Protaryx Medical, a company based in Baltimore, Maryland, has developed a device to allow for more precise transseptal access to the left atrium during transcatheter procedures. The device provides three-dimensional control and steerability to take the guesswork out of transseptal access to the left atrium, and the company believes that this could improve physician convenience and reduce the chances of complications during such procedures.
Transseptal access to the left atrium is required during several transcatheter procedures, including repair or replacement of mitral valves, catheter ablation therapy, and closure of the left atrial appendage. However, to date, there hasn’t been a reliable and reproducible way to cross the septum, and the usual technique is time-consuming, difficult to master, and involves some guesswork.
This new device aims to make such access easier and more predictable. Protaryx recently announced receiving funding to further develop the device, including $5.1 M from Ajax Health, a medtech investor.
Medgadget had the opportunity to talk with Terri Burke, CEO of Protaryx Medical, about the technology.
Conn Hastings, Medgadget: Please give us an overview of the procedures that involve transseptal access of the left heart.
Terri Burke, Protaryx: Increasingly, more heart procedures are moving from open heart surgery to a minimally invasive approach, which includes catheter-based interventions on a beating heart.
Catheter-based procedures that require transseptal access include mitral valve repair and replacements, left atrial appendage closure and ablations for cardiac arrhythmias.
Medgadget: What challenges does transcatheter access of the left heart pose for clinicians at present?
Terri Burke: My co-founder Dr. Jim Gammie, a professor and chief of cardiac surgery at the University of Maryland, thinks deeply about how best to help patients and physicians. As he was performing beating heart, catheter-based mitral valve repair as an early adopter, he questioned why transseptal access was so difficult to master and had such a substantial learning curve.
Transseptal access requires clinicians to cross the fossa ovalis which is about the size of a quarter. Physicians will often tell us that this part of a procedure is referred to as the ‘great unknown’. Without precise control and steerability, physicians are less clear about where they will cross and how quickly they will cross. We’ve heard that this is problematic for physicians because they’d rather have a reliable, reproducible procedure that allows them to move forward with streamlined therapeutic delivery.
Medgadget: Can these challenges lead to complications and suboptimal outcomes for patients?
Terri Burke: Longer procedure times may increase complications for patients. By streamlining this part of the procedure, we believe it may be possible to help reduce potential complications and improve outcomes for patients.
Medgadget: Please give us an overview of the Protaryx device and how it works.
Terri Burke: The idea for the device came from Jim, who is a serial entrepreneur and the inventor of the Harpoon Medical device that was acquired by Edwards in 2017. We met when I was leading global marketing and business development for the heart valve business unit at Edwards and leading the structured acquisition of Harpoon Medical.
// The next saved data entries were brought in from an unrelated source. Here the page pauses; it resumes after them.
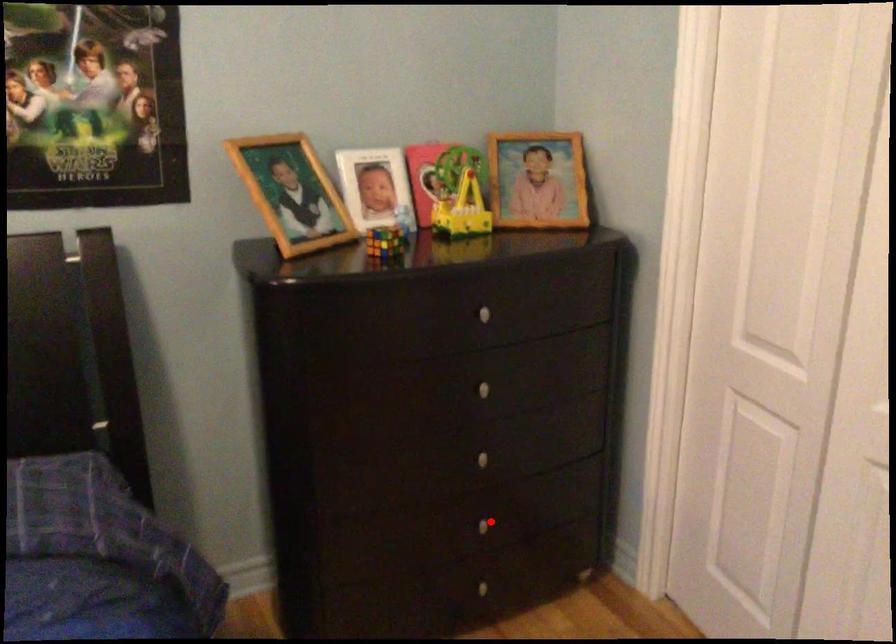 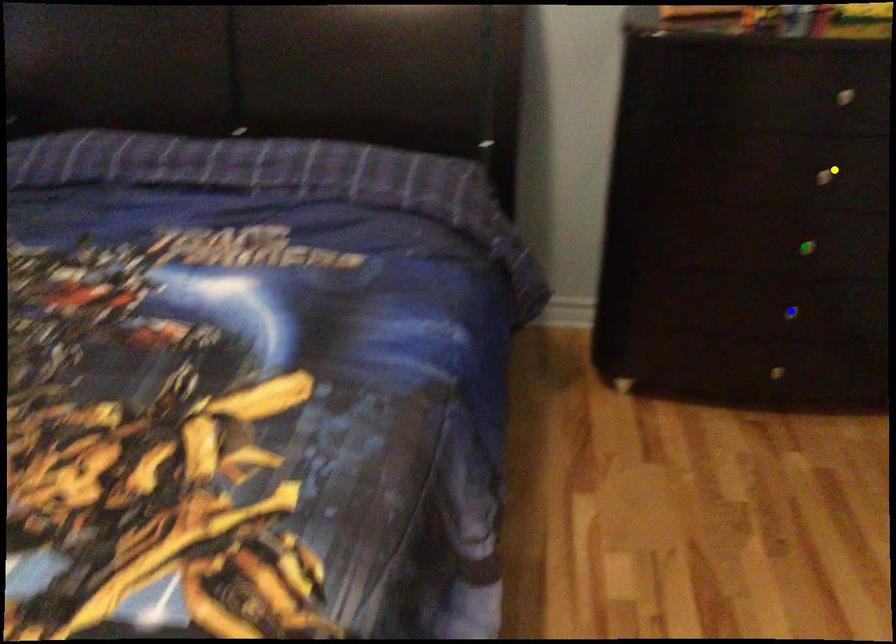 Question: I am providing you with two images of the same scene from different viewpoints. A red point is marked on the first image. You are given multiple points on the second image. Which spot in image 2 lines up with the point in image 1?

Choices:
 (A) blue point
 (B) yellow point
 (C) green point

Answer: (A) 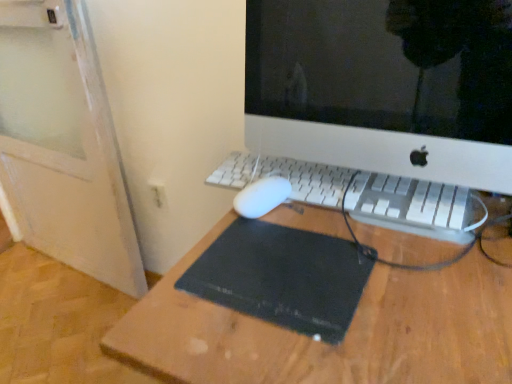 Identify the location of blank space above black rubber mousepad at center (from a real-world perspective). This screenshot has height=384, width=512. (279, 254). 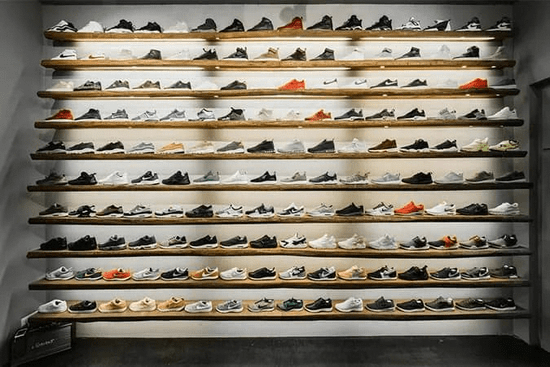 Find the location of a particular element. This screenshot has width=550, height=367. shelves is located at coordinates (126, 316), (129, 284), (126, 252), (124, 220), (132, 185), (131, 156), (134, 122), (135, 93), (136, 62), (140, 35). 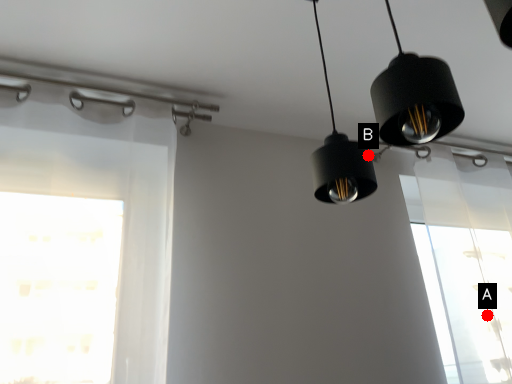 Question: Two points are circled on the image, labeled by A and B beside each circle. Which point is closer to the camera?

Choices:
 (A) A is closer
 (B) B is closer

Answer: (B) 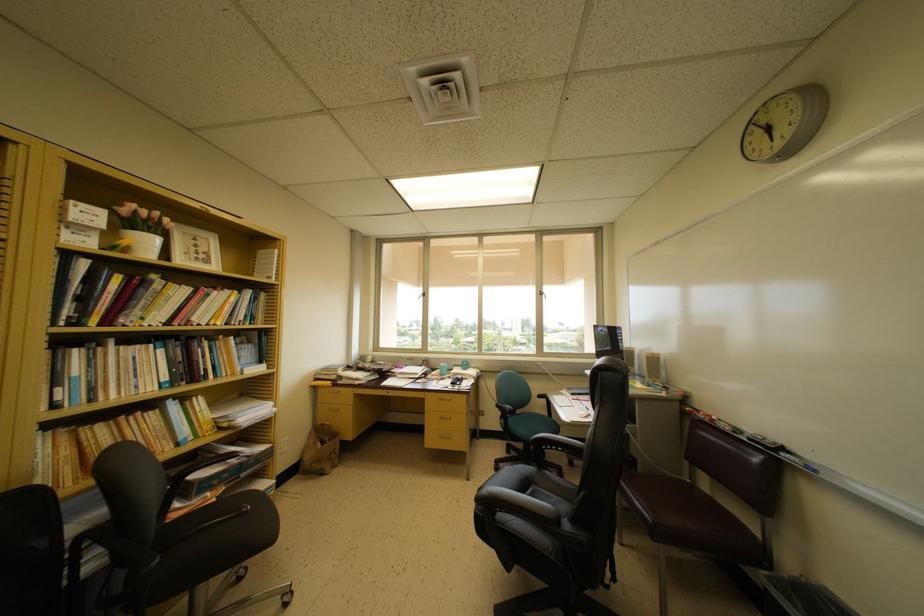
Jim felt that the ability to steer independently with three-dimensional control to pinpoint transseptal access was missing. By decoupling the catheter movements in three planes, our device is intended to provide a level of control and precision by creating more predictable access to the left heart.
The device is designed to provide a stable platform and unique articulation point located in the right atrium to create true, three-dimensional control and a reliable crossing of the fossa ovalis, a small area of the septum.
Medgadget: How does the device help to simplify transseptal left heart access?
Terri Burke: We have a number of features with our device that we believe will enhance the safety of the procedure including a unique atraumatic tip to provide tenting on the fossa ovalis that can help optimize transseptal access to the left atrium of the heart.
Medgadget: When will the device be available?
Terri Burke: We anticipate the device may be available in late 2021 – early 2022. The recent Series A funding from Ajax Health, with continued support from the University of Maryland Ventures, will be used to advance the development of the device.
Medgadget: What inspired you to get involved in this area?
Terri Burke: I always enjoy working in areas that have unmet clinical needs. I find these areas can benefit from approaching the problem from a new direction. When Jim and I first discussed his concept, I was intrigued by the opportunity to innovate upon an important procedural step that had not seen a transformative change in over 40 years. To be able to improve this step for patients undergoing beating-heart interventions and create an overall experience that could potentially improve their outcomes is a great privilege.
Medgadget: Was it challenging to minimize the device for catheter delivery and deployment?
Terri Burke: The state of Maryland ecosystem supports innovation by providing early funding, which allows for rapid prototyping and learning. We had the benefit of several grants from Tedco and University of Maryland Ventures to support our feasibility work, so we were able to refine the earliest concepts to quickly develop a viable catheter system. Part of this rapid iteration included reducing the profile of the device and solidifying the important design features.